__WORK REQUEST__
Omit the pictures, please, and give each record below again exactly.

(Extracted data entries)
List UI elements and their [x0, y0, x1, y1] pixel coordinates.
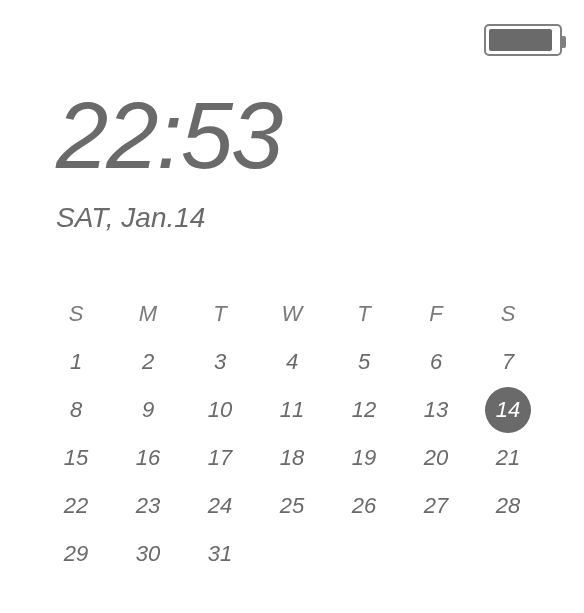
calendar-day-cell[interactable]: 14 — [472, 386, 544, 434]
calendar-day-cell[interactable]: 3 — [184, 338, 256, 386]
calendar-day-cell[interactable]: 31 — [184, 530, 256, 578]
calendar-day-cell[interactable]: 30 — [112, 530, 184, 578]
calendar-week-row: 1234567 — [40, 338, 564, 386]
calendar-day-cell[interactable]: 16 — [112, 434, 184, 482]
calendar-day-number: 25 — [280, 493, 304, 519]
calendar-day-number: 28 — [496, 493, 520, 519]
calendar-day-number: 3 — [214, 349, 226, 375]
calendar-day-number: 11 — [280, 397, 304, 423]
calendar-day-cell[interactable]: 17 — [184, 434, 256, 482]
calendar-day-cell[interactable]: 23 — [112, 482, 184, 530]
calendar-day-number: 30 — [136, 541, 160, 567]
calendar-weekday-cell: S — [472, 290, 544, 338]
calendar-day-cell[interactable]: 2 — [112, 338, 184, 386]
calendar-day-number: 16 — [136, 445, 160, 471]
calendar-day-number: 8 — [70, 397, 82, 423]
calendar-weekday-row: SMTWTFS — [40, 290, 564, 338]
calendar-day-cell — [400, 530, 472, 578]
calendar-weekday-cell: M — [112, 290, 184, 338]
calendar-day-number: 7 — [502, 349, 514, 375]
battery-indicator — [484, 24, 566, 56]
calendar-day-cell[interactable]: 1 — [40, 338, 112, 386]
calendar-day-number: 19 — [352, 445, 376, 471]
calendar-day-number: 15 — [64, 445, 88, 471]
calendar-weekday-cell: T — [328, 290, 400, 338]
calendar-day-number: 17 — [208, 445, 232, 471]
calendar-body: 1234567891011121314151617181920212223242… — [40, 338, 564, 578]
calendar-weekday-label: T — [213, 301, 226, 327]
calendar-day-cell — [328, 530, 400, 578]
calendar-day-cell[interactable]: 28 — [472, 482, 544, 530]
calendar-day-number: 23 — [136, 493, 160, 519]
clock-time: 22:53 — [56, 82, 584, 190]
calendar-day-cell — [256, 530, 328, 578]
calendar-day-cell[interactable]: 10 — [184, 386, 256, 434]
calendar-weekday-cell: F — [400, 290, 472, 338]
calendar-day-number: 14 — [496, 397, 520, 423]
calendar-week-row: 891011121314 — [40, 386, 564, 434]
calendar-day-number: 5 — [358, 349, 370, 375]
battery-shell — [484, 24, 562, 56]
calendar-day-cell[interactable]: 20 — [400, 434, 472, 482]
calendar-week-row: 15161718192021 — [40, 434, 564, 482]
calendar-day-cell[interactable]: 8 — [40, 386, 112, 434]
calendar-day-number: 27 — [424, 493, 448, 519]
calendar-day-cell[interactable]: 6 — [400, 338, 472, 386]
clock-date: SAT, Jan.14 — [56, 202, 584, 234]
calendar-day-cell[interactable]: 15 — [40, 434, 112, 482]
calendar-weekday-cell: W — [256, 290, 328, 338]
calendar-day-number: 22 — [64, 493, 88, 519]
calendar-week-row: 293031 — [40, 530, 564, 578]
calendar-day-cell[interactable]: 29 — [40, 530, 112, 578]
calendar-day-cell[interactable]: 11 — [256, 386, 328, 434]
calendar-weekday-label: M — [139, 301, 157, 327]
calendar-weekday-label: F — [429, 301, 442, 327]
calendar-day-number: 29 — [64, 541, 88, 567]
calendar-day-cell[interactable]: 13 — [400, 386, 472, 434]
calendar-day-number: 1 — [70, 349, 82, 375]
calendar-week-row: 22232425262728 — [40, 482, 564, 530]
calendar-day-cell[interactable]: 5 — [328, 338, 400, 386]
calendar-weekday-label: W — [282, 301, 303, 327]
calendar-day-cell[interactable]: 7 — [472, 338, 544, 386]
calendar-weekday-cell: S — [40, 290, 112, 338]
calendar-day-number: 18 — [280, 445, 304, 471]
calendar-day-cell[interactable]: 27 — [400, 482, 472, 530]
calendar-day-number: 10 — [208, 397, 232, 423]
calendar-day-number: 9 — [142, 397, 154, 423]
calendar-day-number: 21 — [496, 445, 520, 471]
calendar-day-number: 6 — [430, 349, 442, 375]
calendar-day-number: 31 — [208, 541, 232, 567]
calendar-day-cell[interactable]: 21 — [472, 434, 544, 482]
battery-tip — [562, 36, 566, 48]
calendar-day-cell[interactable]: 9 — [112, 386, 184, 434]
calendar-day-cell[interactable]: 19 — [328, 434, 400, 482]
calendar-day-cell[interactable]: 26 — [328, 482, 400, 530]
calendar-day-number: 12 — [352, 397, 376, 423]
calendar: SMTWTFS 12345678910111213141516171819202… — [0, 290, 584, 578]
calendar-day-cell[interactable]: 12 — [328, 386, 400, 434]
battery-fill — [489, 29, 552, 51]
calendar-day-number: 13 — [424, 397, 448, 423]
calendar-day-number: 20 — [424, 445, 448, 471]
calendar-weekday-cell: T — [184, 290, 256, 338]
calendar-day-number: 26 — [352, 493, 376, 519]
calendar-weekday-label: S — [69, 301, 84, 327]
calendar-day-cell — [472, 530, 544, 578]
calendar-day-cell[interactable]: 22 — [40, 482, 112, 530]
calendar-day-number: 2 — [142, 349, 154, 375]
calendar-day-cell[interactable]: 18 — [256, 434, 328, 482]
calendar-weekday-label: S — [501, 301, 516, 327]
calendar-day-number: 24 — [208, 493, 232, 519]
calendar-weekday-label: T — [357, 301, 370, 327]
calendar-day-cell[interactable]: 25 — [256, 482, 328, 530]
calendar-day-cell[interactable]: 24 — [184, 482, 256, 530]
calendar-day-number: 4 — [286, 349, 298, 375]
calendar-day-cell[interactable]: 4 — [256, 338, 328, 386]
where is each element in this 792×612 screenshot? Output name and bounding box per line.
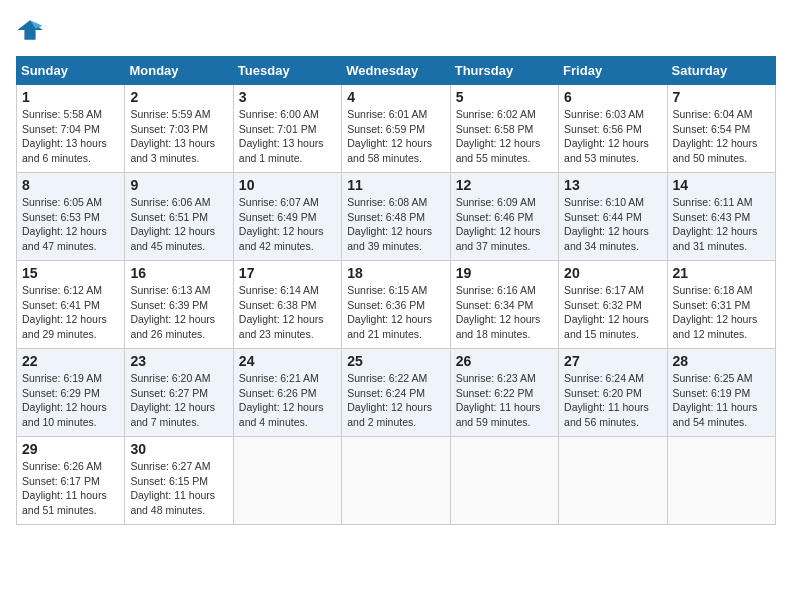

__RESPONSE TO THE EXERCISE__
List UI elements and their [x0, y0, x1, y1] pixel coordinates.
calendar-day-cell[interactable]: 14 — [472, 386, 544, 434]
calendar-day-cell[interactable]: 3 — [184, 338, 256, 386]
calendar-day-cell[interactable]: 31 — [184, 530, 256, 578]
calendar-day-cell[interactable]: 30 — [112, 530, 184, 578]
calendar-week-row: 1234567 — [40, 338, 564, 386]
calendar-day-cell[interactable]: 16 — [112, 434, 184, 482]
calendar-day-number: 25 — [280, 493, 304, 519]
calendar-day-number: 28 — [496, 493, 520, 519]
calendar-day-number: 3 — [214, 349, 226, 375]
calendar-day-number: 11 — [280, 397, 304, 423]
calendar-day-cell[interactable]: 17 — [184, 434, 256, 482]
calendar-day-cell[interactable]: 23 — [112, 482, 184, 530]
calendar-day-number: 30 — [136, 541, 160, 567]
calendar-weekday-cell: S — [472, 290, 544, 338]
calendar-day-cell[interactable]: 2 — [112, 338, 184, 386]
calendar-day-number: 16 — [136, 445, 160, 471]
calendar-day-number: 8 — [70, 397, 82, 423]
calendar-weekday-row: SMTWTFS — [40, 290, 564, 338]
calendar-day-cell — [400, 530, 472, 578]
calendar-weekday-cell: M — [112, 290, 184, 338]
calendar-day-number: 7 — [502, 349, 514, 375]
battery-indicator — [484, 24, 566, 56]
calendar-day-cell[interactable]: 1 — [40, 338, 112, 386]
calendar-day-number: 19 — [352, 445, 376, 471]
calendar-day-number: 15 — [64, 445, 88, 471]
calendar-weekday-cell: T — [328, 290, 400, 338]
calendar-day-number: 17 — [208, 445, 232, 471]
calendar-body: 1234567891011121314151617181920212223242… — [40, 338, 564, 578]
calendar-weekday-label: T — [213, 301, 226, 327]
calendar-day-cell — [328, 530, 400, 578]
calendar-day-cell[interactable]: 28 — [472, 482, 544, 530]
calendar-day-number: 23 — [136, 493, 160, 519]
clock-time: 22:53 — [56, 82, 584, 190]
calendar-day-cell — [256, 530, 328, 578]
calendar-day-cell[interactable]: 10 — [184, 386, 256, 434]
calendar-weekday-cell: F — [400, 290, 472, 338]
calendar-day-number: 14 — [496, 397, 520, 423]
calendar-week-row: 891011121314 — [40, 386, 564, 434]
calendar-day-number: 5 — [358, 349, 370, 375]
battery-shell — [484, 24, 562, 56]
calendar-day-cell[interactable]: 20 — [400, 434, 472, 482]
calendar-week-row: 15161718192021 — [40, 434, 564, 482]
calendar-day-cell[interactable]: 8 — [40, 386, 112, 434]
calendar-day-number: 27 — [424, 493, 448, 519]
calendar-day-cell[interactable]: 6 — [400, 338, 472, 386]
clock-date: SAT, Jan.14 — [56, 202, 584, 234]
calendar-day-cell[interactable]: 15 — [40, 434, 112, 482]
calendar-weekday-cell: W — [256, 290, 328, 338]
calendar-day-number: 22 — [64, 493, 88, 519]
calendar-week-row: 293031 — [40, 530, 564, 578]
calendar-day-cell[interactable]: 29 — [40, 530, 112, 578]
calendar-day-cell[interactable]: 11 — [256, 386, 328, 434]
calendar-weekday-label: M — [139, 301, 157, 327]
calendar-weekday-label: F — [429, 301, 442, 327]
calendar-day-number: 29 — [64, 541, 88, 567]
calendar-day-cell[interactable]: 13 — [400, 386, 472, 434]
calendar-day-number: 1 — [70, 349, 82, 375]
calendar-week-row: 22232425262728 — [40, 482, 564, 530]
calendar-day-cell[interactable]: 5 — [328, 338, 400, 386]
calendar-weekday-label: W — [282, 301, 303, 327]
calendar-day-cell[interactable]: 7 — [472, 338, 544, 386]
calendar-weekday-cell: S — [40, 290, 112, 338]
calendar-day-number: 18 — [280, 445, 304, 471]
calendar-day-cell[interactable]: 27 — [400, 482, 472, 530]
calendar-day-number: 10 — [208, 397, 232, 423]
calendar-day-number: 9 — [142, 397, 154, 423]
calendar-day-number: 21 — [496, 445, 520, 471]
calendar-day-number: 6 — [430, 349, 442, 375]
calendar-day-number: 31 — [208, 541, 232, 567]
calendar-day-cell[interactable]: 21 — [472, 434, 544, 482]
battery-tip — [562, 36, 566, 48]
calendar-day-cell[interactable]: 9 — [112, 386, 184, 434]
calendar-day-cell[interactable]: 19 — [328, 434, 400, 482]
calendar-day-cell[interactable]: 26 — [328, 482, 400, 530]
calendar-day-number: 12 — [352, 397, 376, 423]
calendar: SMTWTFS 12345678910111213141516171819202… — [0, 290, 584, 578]
calendar-day-cell[interactable]: 12 — [328, 386, 400, 434]
battery-fill — [489, 29, 552, 51]
calendar-day-number: 13 — [424, 397, 448, 423]
calendar-day-number: 20 — [424, 445, 448, 471]
calendar-weekday-cell: T — [184, 290, 256, 338]
calendar-day-number: 26 — [352, 493, 376, 519]
calendar-weekday-label: S — [69, 301, 84, 327]
calendar-day-cell — [472, 530, 544, 578]
calendar-day-cell[interactable]: 22 — [40, 482, 112, 530]
calendar-day-number: 2 — [142, 349, 154, 375]
calendar-day-cell[interactable]: 18 — [256, 434, 328, 482]
calendar-weekday-label: S — [501, 301, 516, 327]
calendar-day-number: 24 — [208, 493, 232, 519]
calendar-weekday-label: T — [357, 301, 370, 327]
calendar-day-cell[interactable]: 25 — [256, 482, 328, 530]
calendar-day-cell[interactable]: 24 — [184, 482, 256, 530]
calendar-day-number: 4 — [286, 349, 298, 375]
calendar-day-cell[interactable]: 4 — [256, 338, 328, 386]
where is each element in this 792×612 screenshot? Output name and bounding box per line.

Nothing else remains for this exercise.